Bereits die am 1. Januar 2022 in Kraft getretene Weiterentwicklung der IV (WEIV) führte zu Verbesserungen im Einigungsverfahren, insbesondere mit der Stärkung der Verfahrensrechte der versicherten Personen. Die Beauftragung eines Gutachters ist heute bereits sehr aufwändig und langwierig, dieser Prozess würde noch verstärkt. Die Gutachter und IV-Stellen haben stetig höheren administrativen Anforderungen zu genügen und mehr Verfahrensvorschriften zu beachten. Aufgrund dieser zahlreichen Änderungen und dem damit verbundenen Misstrauensvotum der Gutachter gegenüber sind auch schon versierte Gutachter von dieser Aufgabe zurückgetreten, was den Gutachtermangel weiter verstärkt. Im Unterschied zu den Gesuchstellern und deren Interessenvertreter haben die Gutachter keine Lobby. In Zeiten steigender IV-Gesuche aufgrund psychischer Beeinträchtigungen ist es nicht angezeigt, die Anforderungen an die Ausarbeitung der Gutachten weiter zu erhöhen, insbesondere wenn kein Mehrwert zu erwarten ist.

 

Schliesslich ist es nicht sinnvoll, einen Mehraufwand zu generieren und die Verfahrensabläufe zu verkomplizieren, nur um das Vertrauen und die Akzeptanz in die Entscheidfindung zu erhöhen.
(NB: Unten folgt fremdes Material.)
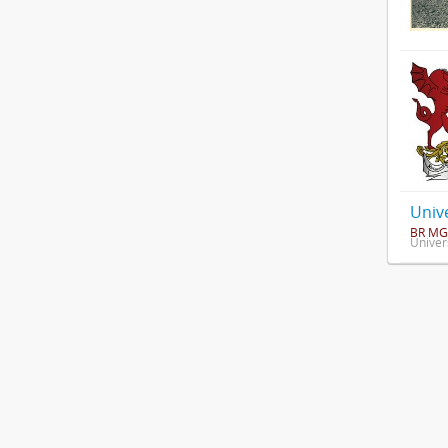
Univ
BR MG
Univer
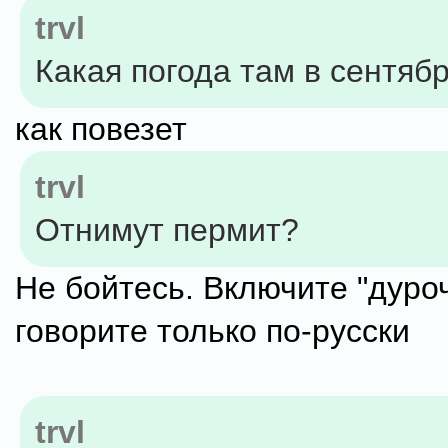
trvl
Какая погода там в сентяб
как повезет
trvl
Отнимут пермит?
Не бойтесь. Включите "дуроч
говорите только по-русски
trvl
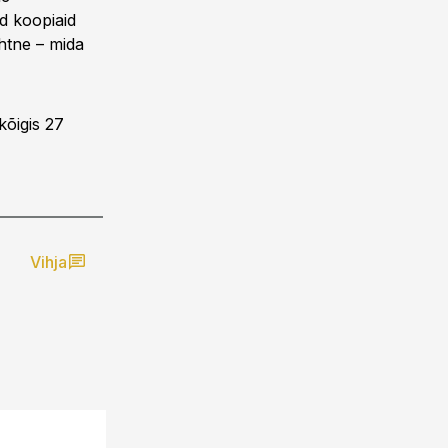
id koopiaid
ihtne – mida
kõigis 27
Vihja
Dieselben Argumente könnten in allen Verfahren vorgebracht werden, denn auch andere Behörden haben über einschneidende Massnahmen zu befinden, die regelmässig nicht zur Zufriedenheit der Betroffenen führen. Es ist völlig offensichtlich, dass nicht für alle Behördenentscheide mit Unzufriedenheitspotential mehrere Personen an demselben Dokument arbeiten und sich einigen sollen, damit anschliessend nochmals jemand darüber einen Abschlussbericht verfassen kann. Deshalb geht auch das vorliegende Geschäft komplett an den Interessen der Bevölkerung vorbei. Der Fokus der Diskussion liegt zu einseitig auf den Wünschen der IV-Gesuchsteller und schenkt den öffentlichen Interessen zu wenig Beachtung.

 

Aus Sicht der SVP ist es an der Zeit, die Prozesse zu vereinfachen und nicht die Gutachter von ihren Kernaufgaben – der medizinischen Einschätzung – durch unnötige Verfahrensverschleppungen abzuhalten. Die steigende Administration und Bürokratie ist des Weiteren auch in anderen medizinischen Bereichen kontraproduktiv, wenn gleichzeitig von einem Ärztemangel gesprochen wird. Schliesslich haben sich die Finanzperspektiven der IV – aufgrund signifikanten Anstiegs der Neurenten und tieferer Abgangsquoten als geplant – weiter verschlimmert. Es ist auch deshalb nicht opportun, den Prozess mittels weiterer Zusatzschlaufen zu verzögern und verteuern. Die Prognosen des Bundes waren einmal mehr falsch, weshalb auch hier nicht auf die angeblich geringen Zusatzkosten zu vertrauen ist. Die Entwicklung zeigt in eine andere Richtung und sollte uns zu einer Entschlackung des Verfahrens anregen nicht umgekehrt.